**WORK ITEM**
Go through the entries that follow and count every line with the string "tenemos". Reply with the number only.

Extracted page text data
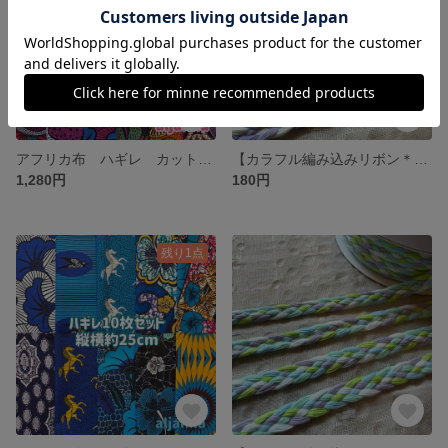
アフリカ布 ハギレ カットクロス 生地 12枚セット
【カラフル編み込みリボン＊1m販売】エスニック アジアン チェンマイ
1,280円
180円
残り1点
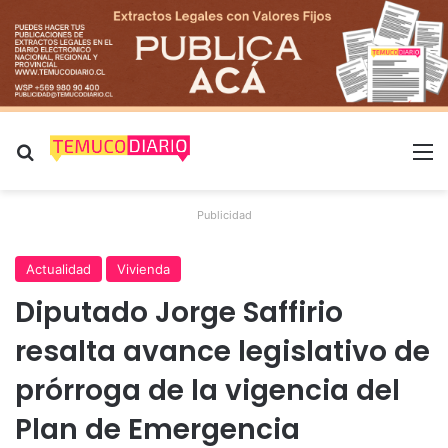
Buscar por
M
Publicidad
Actualidad
Vivienda
Diputado Jorge Saffirio
resalta avance legislativo de
prórroga de la vigencia del
Plan de Emergencia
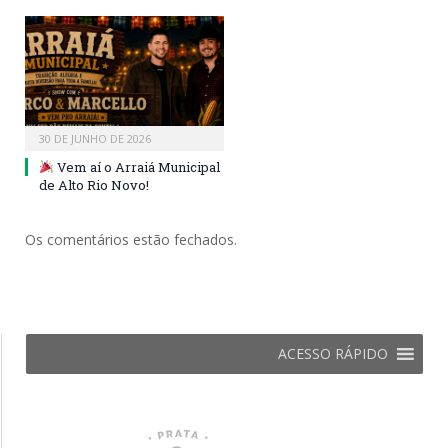
30 DE JUNHO DE 2026
Vem aí o Arraiá Municipal
de Alto Rio Novo!
Os comentários estão fechados.
ACESSO RÁPIDO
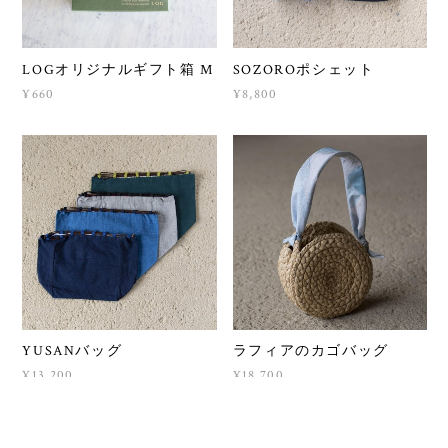
LOGオリジナルギフト箱 M
SOZOROポシェット
¥660
¥8,800
YUSANバッグ
ラフィアのカゴバッグ
¥13,200
¥18,700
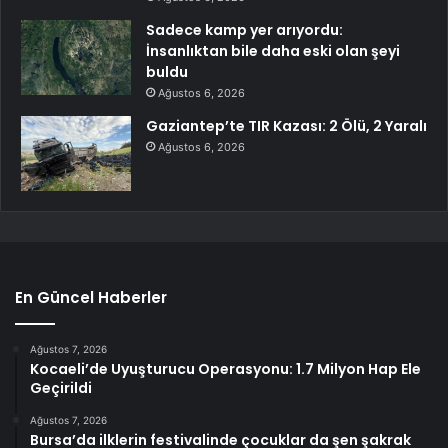
Sadece kamp yer arıyordu:
İnsanlıktan bile daha eski olan şeyi
buldu
Ağustos 6, 2026
Gaziantep’te TIR Kazası: 2 Ölü, 2 Yaralı
Ağustos 6, 2026
En Güncel Haberler
Ağustos 7, 2026
Kocaeli’de Uyuşturucu Operasyonu: 1.7 Milyon Hap Ele
Geçirildi
Ağustos 7, 2026
Bursa’da ilklerin festivalinde çocuklar da şen şakrak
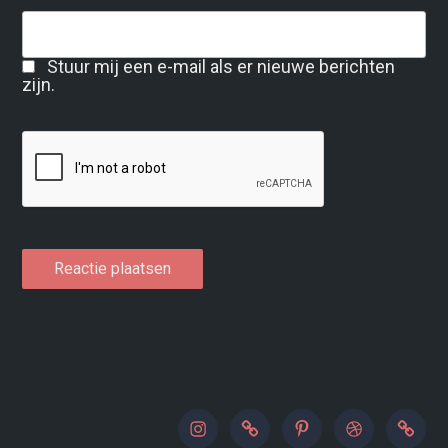
Stuur mij een e-mail als er nieuwe berichten
zijn.
instagram
500px
pinterest
dribbble
paypal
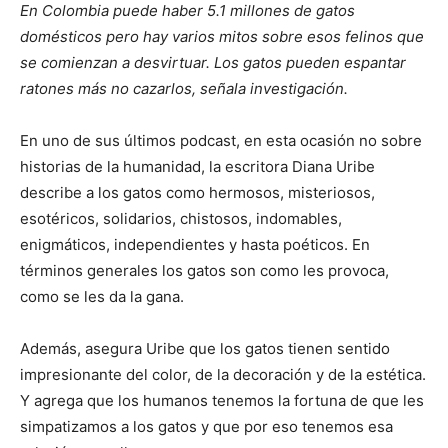
En Colombia puede haber 5.1 millones de gatos
domésticos pero hay varios mitos sobre esos felinos que
se comienzan a desvirtuar. Los gatos pueden espantar
ratones más no cazarlos, señala investigación.
En uno de sus últimos podcast, en esta ocasión no sobre
historias de la humanidad, la escritora Diana Uribe
describe a los gatos como hermosos, misteriosos,
esotéricos, solidarios, chistosos, indomables,
enigmáticos, independientes y hasta poéticos. En
términos generales los gatos son como les provoca,
como se les da la gana.
Además, asegura Uribe que los gatos tienen sentido
impresionante del color, de la decoración y de la estética.
Y agrega que los humanos tenemos la fortuna de que les
simpatizamos a los gatos y que por eso tenemos esa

**OUTPUT FOR THIS TASK**
2